Wednesday, May 04, 2011
Collecting Ephemera
The great Nicholas Basbanes discusses the collecting of paper ephemera in Fine Books & Collections Magazine.
From the piece...
Ephemera, as we all know, is a genre of collecting that embraces a multitude of printed objects never intended by their makers to last the long haul, but deciding what is worth paying good money to acquire, and what indeed is collectible in the first instance, is not so clear cut.

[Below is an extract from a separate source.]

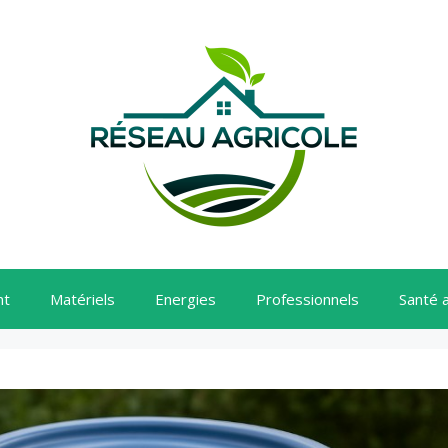
nt
Matériels
Energies
Professionnels
Santé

When I asked the master ephemera collector John Grossman of Tucson, Arizona, during a recent interview for a working guideline, and later posed the same question to E. Richard McKinstry of the Winterthur Library in Delaware, where Grossman’s vast accumulation of a quarter-million pieces are now on extended loan, both laughed, prompting me to suggest half-seriously what the Supreme Court Justice Potter Stewart offered in 1964 when pressed to define hard-core pornography. “I know it,” the judge said, “when I see it.”
For Grossman, a retired commercial artist and graphic designer formerly based in San Francisco, the rule of thumb over three decades of determined collecting was to pursue material that represented the development of chromolithography, a multi-color method of printing that began to emerge in the early decades of the nineteenth century as a fresh new way to promote goods and services, but branched out into a variety of areas with mass-market appeal.
“One way to start a collection like this is to begin with a time period,” Grossman said, and while he gives the years 1820 to 1920 for his parameters, he readily admits to having bent the boundaries occasionally in either direction. But as to documenting ephemera, there really is no way, ultimately, to codify it precisely, Grossman agreed.